◆ **Work request**
Each line that includes "context" must be copied from the records.

------ Data supplied ------

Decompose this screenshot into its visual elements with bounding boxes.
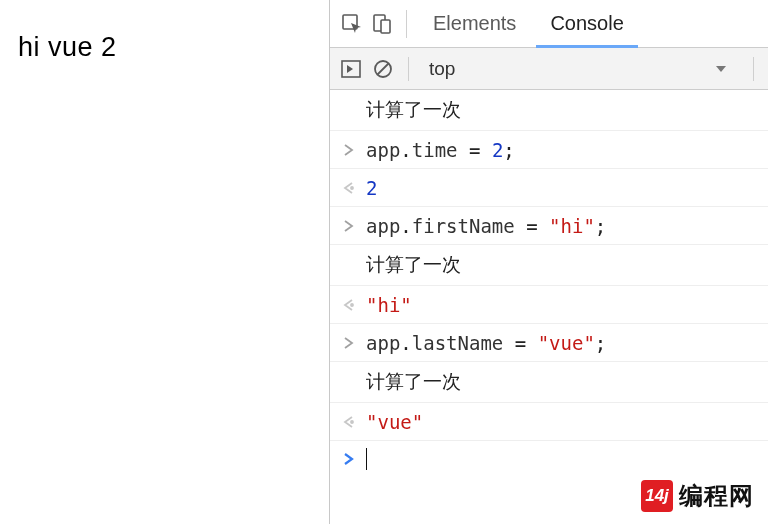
gutter [336,181,360,195]
console-row: 计算了一次 [330,245,768,286]
input-expression: app.lastName = "vue"; [360,332,606,354]
gutter [336,143,360,157]
devtools-panel: Elements Console top 计算了一次app.time = 2;2… [330,0,768,524]
clear-console-icon[interactable] [372,58,394,80]
output-arrow-icon [342,181,355,195]
svg-point-6 [351,187,353,189]
log-message: 计算了一次 [360,97,461,123]
console-row: 2 [330,169,768,207]
tab-console[interactable]: Console [536,0,637,48]
console-row: "vue" [330,403,768,441]
context-label: top [429,58,455,80]
svg-rect-2 [381,20,390,33]
input-expression: app.time = 2; [360,139,515,161]
input-arrow-icon [342,143,355,157]
gutter [336,298,360,312]
console-prompt[interactable] [330,441,768,477]
log-message: 计算了一次 [360,252,461,278]
console-row: app.firstName = "hi"; [330,207,768,245]
chevron-down-icon [715,63,727,75]
console-row: "hi" [330,286,768,324]
output-arrow-icon [342,298,355,312]
context-selector[interactable]: top [423,58,739,80]
page-content-pane: hi vue 2 [0,0,330,524]
toolbar-separator [408,57,409,81]
svg-line-5 [378,63,389,74]
tab-elements[interactable]: Elements [419,0,530,48]
tabbar-separator [406,10,407,38]
toggle-device-icon[interactable] [370,12,394,36]
gutter [336,336,360,350]
console-row: app.time = 2; [330,131,768,169]
toggle-sidebar-icon[interactable] [340,58,362,80]
devtools-tabbar: Elements Console [330,0,768,48]
console-output[interactable]: 计算了一次app.time = 2;2app.firstName = "hi";… [330,90,768,524]
watermark-text: 编程网 [679,480,754,512]
svg-point-7 [351,304,353,306]
output-value: "vue" [360,411,423,433]
prompt-arrow-icon [336,452,360,466]
page-text: hi vue 2 [18,32,311,63]
output-arrow-icon [342,415,355,429]
watermark: 14j 编程网 [641,480,754,512]
console-row: 计算了一次 [330,362,768,403]
text-caret [366,448,367,470]
console-row: 计算了一次 [330,90,768,131]
inspect-element-icon[interactable] [340,12,364,36]
svg-point-8 [351,421,353,423]
console-row: app.lastName = "vue"; [330,324,768,362]
output-value: "hi" [360,294,412,316]
log-message: 计算了一次 [360,369,461,395]
gutter [336,415,360,429]
output-value: 2 [360,177,377,199]
input-expression: app.firstName = "hi"; [360,215,606,237]
gutter [336,219,360,233]
input-arrow-icon [342,336,355,350]
input-arrow-icon [342,219,355,233]
console-toolbar: top [330,48,768,90]
toolbar-separator [753,57,754,81]
watermark-badge: 14j [641,480,673,512]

------

◆ **Answer**
context-label: top [429,58,455,80]
context-selector[interactable]: top [423,58,739,80]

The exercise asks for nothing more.